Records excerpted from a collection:

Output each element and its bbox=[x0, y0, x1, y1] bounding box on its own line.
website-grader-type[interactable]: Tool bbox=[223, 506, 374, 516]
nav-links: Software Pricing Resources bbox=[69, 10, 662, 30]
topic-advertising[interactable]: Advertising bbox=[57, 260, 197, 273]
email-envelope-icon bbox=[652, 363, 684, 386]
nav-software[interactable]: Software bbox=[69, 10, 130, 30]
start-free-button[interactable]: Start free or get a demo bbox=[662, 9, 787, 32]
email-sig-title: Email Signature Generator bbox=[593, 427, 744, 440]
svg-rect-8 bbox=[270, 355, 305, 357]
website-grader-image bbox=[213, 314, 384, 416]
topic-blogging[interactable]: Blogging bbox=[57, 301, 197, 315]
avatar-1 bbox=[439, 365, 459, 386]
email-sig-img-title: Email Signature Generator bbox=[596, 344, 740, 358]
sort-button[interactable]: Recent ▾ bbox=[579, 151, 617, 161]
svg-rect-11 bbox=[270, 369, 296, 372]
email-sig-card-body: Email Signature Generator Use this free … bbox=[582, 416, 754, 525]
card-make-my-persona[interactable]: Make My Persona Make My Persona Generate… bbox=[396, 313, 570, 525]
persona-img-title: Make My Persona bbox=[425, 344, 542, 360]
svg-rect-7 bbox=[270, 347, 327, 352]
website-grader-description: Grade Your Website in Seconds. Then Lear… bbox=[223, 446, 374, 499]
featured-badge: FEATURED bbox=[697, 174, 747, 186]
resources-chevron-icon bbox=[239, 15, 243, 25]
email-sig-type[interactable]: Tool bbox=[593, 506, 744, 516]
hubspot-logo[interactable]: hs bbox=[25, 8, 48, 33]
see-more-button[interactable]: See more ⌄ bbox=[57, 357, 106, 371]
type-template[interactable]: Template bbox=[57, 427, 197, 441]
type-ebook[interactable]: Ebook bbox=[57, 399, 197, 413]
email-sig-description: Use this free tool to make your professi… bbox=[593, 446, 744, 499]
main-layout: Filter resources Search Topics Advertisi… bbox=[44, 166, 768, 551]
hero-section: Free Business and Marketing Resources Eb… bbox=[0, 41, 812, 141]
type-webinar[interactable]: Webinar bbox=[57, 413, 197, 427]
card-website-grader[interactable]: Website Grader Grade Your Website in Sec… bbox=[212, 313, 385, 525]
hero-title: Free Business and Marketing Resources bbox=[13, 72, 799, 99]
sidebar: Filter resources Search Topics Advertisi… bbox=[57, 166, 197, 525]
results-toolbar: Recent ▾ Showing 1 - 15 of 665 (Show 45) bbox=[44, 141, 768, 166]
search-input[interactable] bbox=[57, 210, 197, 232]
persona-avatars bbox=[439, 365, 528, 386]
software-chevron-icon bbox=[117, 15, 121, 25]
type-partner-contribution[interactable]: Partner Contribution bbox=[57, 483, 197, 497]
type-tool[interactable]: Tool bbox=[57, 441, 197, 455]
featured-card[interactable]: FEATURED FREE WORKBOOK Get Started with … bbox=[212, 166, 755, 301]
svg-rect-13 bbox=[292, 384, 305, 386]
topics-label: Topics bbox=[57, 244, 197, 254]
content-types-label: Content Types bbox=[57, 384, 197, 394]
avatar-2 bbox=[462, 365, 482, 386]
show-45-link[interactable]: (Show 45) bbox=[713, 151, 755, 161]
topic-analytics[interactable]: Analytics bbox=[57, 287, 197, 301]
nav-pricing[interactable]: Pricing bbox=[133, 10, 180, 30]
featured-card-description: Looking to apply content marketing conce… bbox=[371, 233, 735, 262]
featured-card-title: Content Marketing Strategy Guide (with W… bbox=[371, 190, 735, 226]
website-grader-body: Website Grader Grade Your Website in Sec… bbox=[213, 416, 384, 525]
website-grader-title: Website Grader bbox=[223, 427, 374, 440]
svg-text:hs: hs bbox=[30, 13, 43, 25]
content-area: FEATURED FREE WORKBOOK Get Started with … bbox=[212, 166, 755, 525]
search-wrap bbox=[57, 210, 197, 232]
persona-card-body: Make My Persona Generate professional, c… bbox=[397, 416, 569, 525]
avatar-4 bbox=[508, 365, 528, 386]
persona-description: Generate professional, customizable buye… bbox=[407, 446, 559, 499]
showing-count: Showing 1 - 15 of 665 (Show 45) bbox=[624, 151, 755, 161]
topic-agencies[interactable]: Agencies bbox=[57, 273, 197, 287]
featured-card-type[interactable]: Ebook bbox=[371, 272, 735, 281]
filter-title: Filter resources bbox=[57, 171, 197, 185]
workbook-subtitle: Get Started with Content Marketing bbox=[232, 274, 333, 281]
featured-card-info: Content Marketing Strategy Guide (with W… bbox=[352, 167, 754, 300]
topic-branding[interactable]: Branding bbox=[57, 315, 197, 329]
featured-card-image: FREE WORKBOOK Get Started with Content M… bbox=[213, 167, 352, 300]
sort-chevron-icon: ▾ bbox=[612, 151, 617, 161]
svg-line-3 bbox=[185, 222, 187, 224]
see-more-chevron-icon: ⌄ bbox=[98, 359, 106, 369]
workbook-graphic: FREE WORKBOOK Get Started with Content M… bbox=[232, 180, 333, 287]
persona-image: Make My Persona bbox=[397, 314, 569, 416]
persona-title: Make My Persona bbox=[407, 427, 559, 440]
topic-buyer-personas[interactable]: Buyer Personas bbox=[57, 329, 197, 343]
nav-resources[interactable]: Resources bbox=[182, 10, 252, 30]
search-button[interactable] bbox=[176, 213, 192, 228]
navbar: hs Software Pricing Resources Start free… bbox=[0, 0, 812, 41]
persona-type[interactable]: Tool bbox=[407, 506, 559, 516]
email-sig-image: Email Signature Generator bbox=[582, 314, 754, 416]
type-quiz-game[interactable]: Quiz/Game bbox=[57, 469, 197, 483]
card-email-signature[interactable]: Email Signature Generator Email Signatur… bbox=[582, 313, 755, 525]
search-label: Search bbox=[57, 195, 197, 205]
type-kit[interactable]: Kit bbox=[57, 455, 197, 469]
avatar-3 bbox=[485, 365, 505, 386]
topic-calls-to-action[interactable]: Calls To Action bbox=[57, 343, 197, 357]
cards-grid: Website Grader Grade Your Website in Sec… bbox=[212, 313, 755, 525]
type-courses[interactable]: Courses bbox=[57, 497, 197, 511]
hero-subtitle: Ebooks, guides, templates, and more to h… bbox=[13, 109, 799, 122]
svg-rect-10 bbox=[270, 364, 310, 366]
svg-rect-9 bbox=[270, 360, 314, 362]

Assignment: Which lines in the data above contain "sort"? Show each one.

Answer space:
sort-button[interactable]: Recent ▾ bbox=[579, 151, 617, 161]
sort-chevron-icon: ▾ bbox=[612, 151, 617, 161]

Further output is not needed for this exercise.